■ Data supplied:
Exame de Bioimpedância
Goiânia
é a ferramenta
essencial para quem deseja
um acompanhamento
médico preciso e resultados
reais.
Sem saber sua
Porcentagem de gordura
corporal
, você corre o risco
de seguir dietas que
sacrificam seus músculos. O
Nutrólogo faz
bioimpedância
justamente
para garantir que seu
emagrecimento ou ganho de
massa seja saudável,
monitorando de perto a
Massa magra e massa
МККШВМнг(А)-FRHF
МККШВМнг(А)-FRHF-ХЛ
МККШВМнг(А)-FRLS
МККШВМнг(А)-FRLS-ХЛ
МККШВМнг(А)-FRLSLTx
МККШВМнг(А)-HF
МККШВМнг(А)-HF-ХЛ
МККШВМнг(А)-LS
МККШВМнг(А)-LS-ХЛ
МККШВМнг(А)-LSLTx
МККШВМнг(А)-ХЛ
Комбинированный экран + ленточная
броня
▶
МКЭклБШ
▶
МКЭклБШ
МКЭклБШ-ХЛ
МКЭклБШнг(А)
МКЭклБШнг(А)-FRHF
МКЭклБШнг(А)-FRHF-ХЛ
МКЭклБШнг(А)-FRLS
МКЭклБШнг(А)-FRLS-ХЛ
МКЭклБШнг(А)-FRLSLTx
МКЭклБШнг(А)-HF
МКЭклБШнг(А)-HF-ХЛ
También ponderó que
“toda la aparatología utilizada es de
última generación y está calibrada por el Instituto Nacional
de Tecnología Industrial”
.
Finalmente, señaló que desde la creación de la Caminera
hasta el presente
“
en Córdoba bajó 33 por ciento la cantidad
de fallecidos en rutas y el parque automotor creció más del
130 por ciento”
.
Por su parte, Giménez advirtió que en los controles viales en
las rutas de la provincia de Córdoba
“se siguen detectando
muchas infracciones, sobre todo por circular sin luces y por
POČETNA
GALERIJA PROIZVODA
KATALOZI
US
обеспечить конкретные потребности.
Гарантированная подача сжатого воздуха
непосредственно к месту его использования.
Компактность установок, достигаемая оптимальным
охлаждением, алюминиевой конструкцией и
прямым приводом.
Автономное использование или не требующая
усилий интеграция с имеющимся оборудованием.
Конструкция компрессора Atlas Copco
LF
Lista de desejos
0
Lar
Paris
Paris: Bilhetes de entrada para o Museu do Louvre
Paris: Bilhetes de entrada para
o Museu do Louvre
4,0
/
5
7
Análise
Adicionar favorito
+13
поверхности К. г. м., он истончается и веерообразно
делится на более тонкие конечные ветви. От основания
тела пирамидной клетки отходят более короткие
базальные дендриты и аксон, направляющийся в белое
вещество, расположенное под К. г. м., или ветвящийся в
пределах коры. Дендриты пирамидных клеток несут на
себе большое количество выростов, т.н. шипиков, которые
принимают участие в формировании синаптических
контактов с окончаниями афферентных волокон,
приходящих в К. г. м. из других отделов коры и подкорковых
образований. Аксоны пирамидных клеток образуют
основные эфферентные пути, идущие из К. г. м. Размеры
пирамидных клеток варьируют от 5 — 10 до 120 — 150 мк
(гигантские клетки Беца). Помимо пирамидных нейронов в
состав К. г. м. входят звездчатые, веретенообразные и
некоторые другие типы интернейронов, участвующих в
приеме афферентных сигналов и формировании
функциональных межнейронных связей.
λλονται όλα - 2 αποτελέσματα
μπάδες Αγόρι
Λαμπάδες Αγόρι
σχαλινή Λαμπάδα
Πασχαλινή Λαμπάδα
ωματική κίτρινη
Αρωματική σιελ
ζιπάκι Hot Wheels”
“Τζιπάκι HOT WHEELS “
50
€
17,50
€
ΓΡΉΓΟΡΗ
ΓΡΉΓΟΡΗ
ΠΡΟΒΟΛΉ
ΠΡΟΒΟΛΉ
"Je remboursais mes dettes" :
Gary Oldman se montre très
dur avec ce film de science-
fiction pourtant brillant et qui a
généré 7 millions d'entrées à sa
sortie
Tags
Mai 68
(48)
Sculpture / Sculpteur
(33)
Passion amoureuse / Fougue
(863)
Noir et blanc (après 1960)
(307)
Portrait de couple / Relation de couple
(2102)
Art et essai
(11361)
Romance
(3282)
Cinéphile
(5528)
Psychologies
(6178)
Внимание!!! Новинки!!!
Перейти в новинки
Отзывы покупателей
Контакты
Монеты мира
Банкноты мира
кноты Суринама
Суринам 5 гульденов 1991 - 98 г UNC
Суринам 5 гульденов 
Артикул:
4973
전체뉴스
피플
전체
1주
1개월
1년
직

■ Assignment:
Look above for the line that contains "делится на более". Starting there, transcribe every line exactly until you have copied the line that contains "основные эфферентные пути, идущие".

■ Result:
делится на более тонкие конечные ветви. От основания
тела пирамидной клетки отходят более короткие
базальные дендриты и аксон, направляющийся в белое
вещество, расположенное под К. г. м., или ветвящийся в
пределах коры. Дендриты пирамидных клеток несут на
себе большое количество выростов, т.н. шипиков, которые
принимают участие в формировании синаптических
контактов с окончаниями афферентных волокон,
приходящих в К. г. м. из других отделов коры и подкорковых
образований. Аксоны пирамидных клеток образуют
основные эфферентные пути, идущие из К. г. м. Размеры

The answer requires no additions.